Experts are using a special radar device to look for the Renaissance model in the ruins of the Saint Orsola convent in Florence where they believe the body of the woman was buried.

Italian art historians say the model was Lisa Gherardini, the wife of a rich Florentine silk merchant named Francesco del Giocondo who is believed by some to have commissioned the portrait.

"We have a document confirming the burial of Gherardini in 1542 here in the convent" Reuters quoted head of Italy's National Committee for the Promotion of Historic and Cultural Heritage Silvano Vinceti as saying.

Researchers say Gherardini spent the final years of her life at the convent and then buried by her two daughters who were nuns and looked after her.

"To be sure we have to find the DNA in her bones, and once we have found that we can compare it with the DNA of her children who are buried at the Santissima Annunziata convent," said paleoanthropologist Professor Francesco Mallegni.

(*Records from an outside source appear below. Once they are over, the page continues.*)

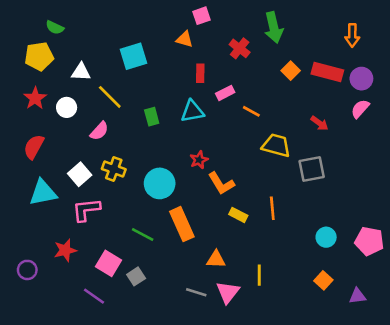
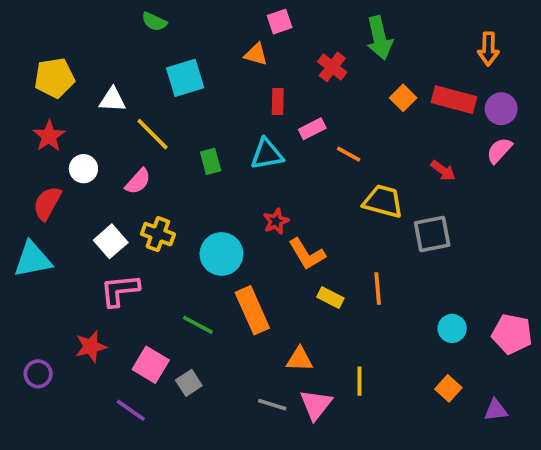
green semicircle: (55, 27) -> (154, 22), moved
white circle: (67, 107) -> (83, 169), moved
cyan triangle: (43, 193) -> (33, 259), moved

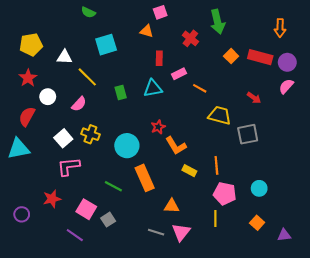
pink pentagon: (512, 334) -> (225, 194), moved
yellow line: (359, 381) -> (215, 219), moved

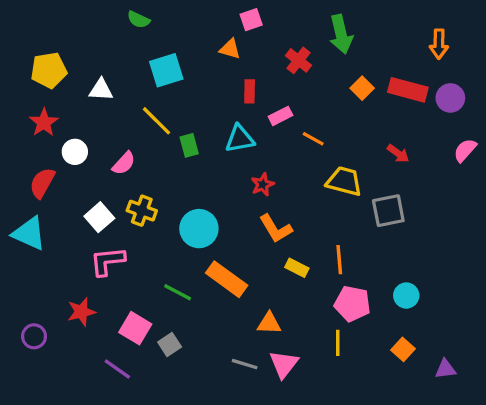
yellow line: (87, 77) -> (156, 121), moved
pink semicircle: (286, 86) -> (465, 150), moved
red star: (158, 127) -> (263, 184), moved
cyan triangle: (19, 149) -> (29, 233), turned 35
orange rectangle: (145, 178) -> (227, 279), turned -30

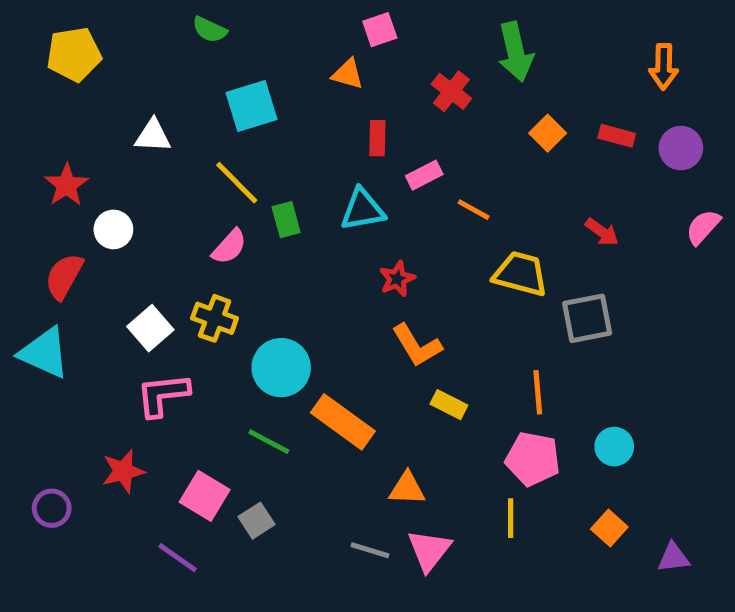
yellow pentagon: (49, 70) -> (74, 54), moved
red rectangle: (408, 90) -> (617, 136), size x0.6
pink semicircle: (124, 163) -> (229, 247), moved
cyan circle: (199, 229) -> (281, 368), moved
orange line: (339, 260) -> (538, 392), moved

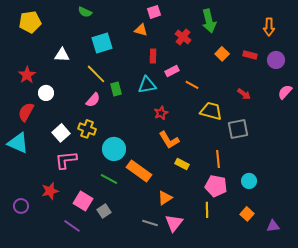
orange triangle: (407, 488) -> (165, 198), turned -35

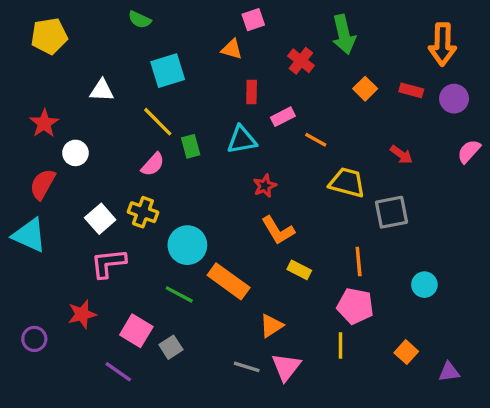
orange arrow: (269, 27) -> (443, 44), size x1.4
cyan circle: (249, 181) -> (424, 285), moved

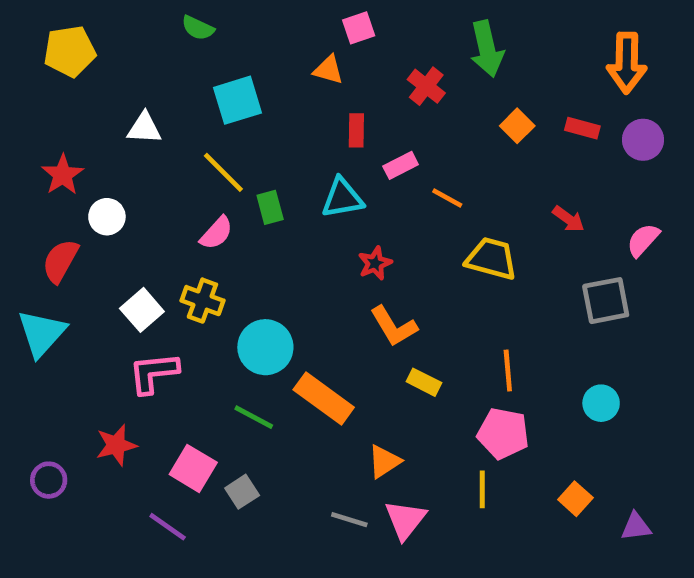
pink semicircle: (469, 151) -> (643, 240), moved
gray square: (391, 212) -> (606, 301), moved
cyan triangle: (29, 235) -> (42, 333), turned 48

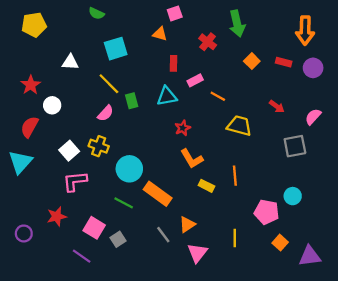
orange line: (508, 371) -> (235, 176), moved
pink pentagon: (503, 433) -> (267, 212), moved
gray line: (349, 520) -> (163, 235), moved, turned 36
purple triangle: (636, 527) -> (310, 256), size x1.5

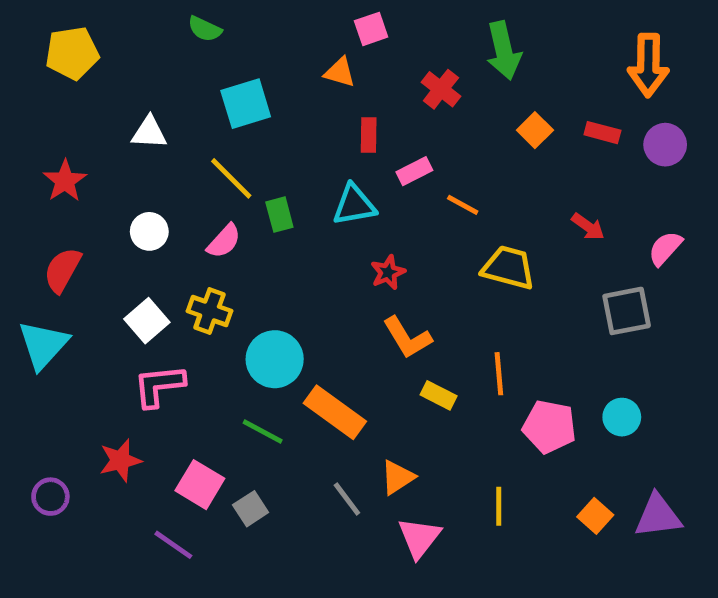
white circle: (52, 105) -> (149, 231), moved
pink pentagon: (267, 212) -> (549, 427), moved
purple triangle: (310, 256) -> (658, 516), moved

Researchers say they will be able to reconstruct the face of the model if they can find her skull.

According to the Louvre museum in Paris, where the painting is housed, the portrait was painted in Florence between 1503 and 1506 and could have been commissioned to mark two possible occasions; Gherardini's new house or the birth of their second son.

Vinceti who is famous for his extensive studies on da Vinci's masterpiece says Gherardini might have been an early model for the painting, but the Italian artist was also probably inspired by the face of his young male apprentice, Gian Giacomo Caprotti.